Start of TASK INPUTS

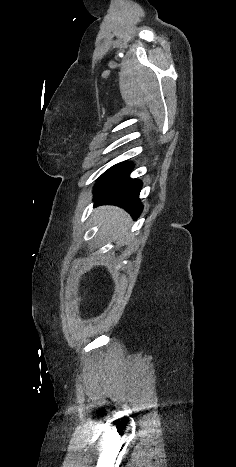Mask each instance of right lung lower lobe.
<instances>
[{
    "instance_id": "98d812e1",
    "label": "right lung lower lobe",
    "mask_w": 236,
    "mask_h": 467,
    "mask_svg": "<svg viewBox=\"0 0 236 467\" xmlns=\"http://www.w3.org/2000/svg\"><path fill=\"white\" fill-rule=\"evenodd\" d=\"M132 168L131 163L123 162L114 165L98 178L94 190L95 206L116 205L124 208L134 219L139 217L143 209L139 199L142 182L129 177Z\"/></svg>"
}]
</instances>
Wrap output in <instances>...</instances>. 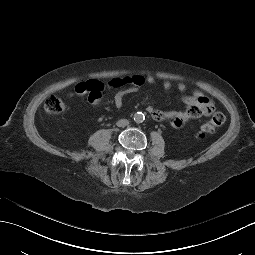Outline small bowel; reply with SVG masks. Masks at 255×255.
Wrapping results in <instances>:
<instances>
[{
  "instance_id": "1",
  "label": "small bowel",
  "mask_w": 255,
  "mask_h": 255,
  "mask_svg": "<svg viewBox=\"0 0 255 255\" xmlns=\"http://www.w3.org/2000/svg\"><path fill=\"white\" fill-rule=\"evenodd\" d=\"M155 82L156 80L153 76L145 77L141 75L116 77L106 84L98 80H88L77 83L74 87V92L70 94L69 97L73 95H86L90 103L97 104L99 103L104 90H117L114 96V105L117 108H120L122 107L124 97L127 94L137 91L145 83L154 84ZM124 86H127V88H124ZM162 87L165 90H168L172 87V83L168 80H164L162 82ZM176 88L179 92H184L186 90L184 83H178ZM183 102L186 105L184 111L164 112L149 106L147 107V112L156 121H168L173 128H180L187 121L198 119L201 116H209L214 111V103L199 91H195L192 94L185 96Z\"/></svg>"
}]
</instances>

End of TASK INPUTS

> **TASK TO COMPLETE**
Copy, from the material, each line that holds the string "rule".

> **WRITTEN SOLUTION**
    "mask_svg": "<svg viewBox=\"0 0 236 467\" xmlns=\"http://www.w3.org/2000/svg\"><path fill=\"white\" fill-rule=\"evenodd\" d=\"M132 168L131 163L123 162L114 165L98 178L94 190L95 206L116 205L124 208L134 219L139 217L143 209L139 199L142 182L129 177Z\"/></svg>"
  "mask_svg": "<svg viewBox=\"0 0 255 255\" xmlns=\"http://www.w3.org/2000/svg\"><path fill=\"white\" fill-rule=\"evenodd\" d=\"M155 82L156 80L153 76L145 77L141 75L116 77L106 84L98 80H88L77 83L74 87V92L70 94L69 97L73 95H86L90 103L97 104L99 103L104 90H117L114 96V105L117 108H120L122 107L124 97L127 94L137 91L145 83L154 84ZM124 86H127V88H124ZM162 87L165 90H168L172 87V83L168 80H164L162 82ZM176 88L179 92H184L186 90L184 83H178ZM183 102L186 105L184 111L164 112L149 106L147 107V112L156 121H168L173 128H180L187 121L198 119L201 116H209L214 111V103L199 91H195L192 94L185 96Z\"/></svg>"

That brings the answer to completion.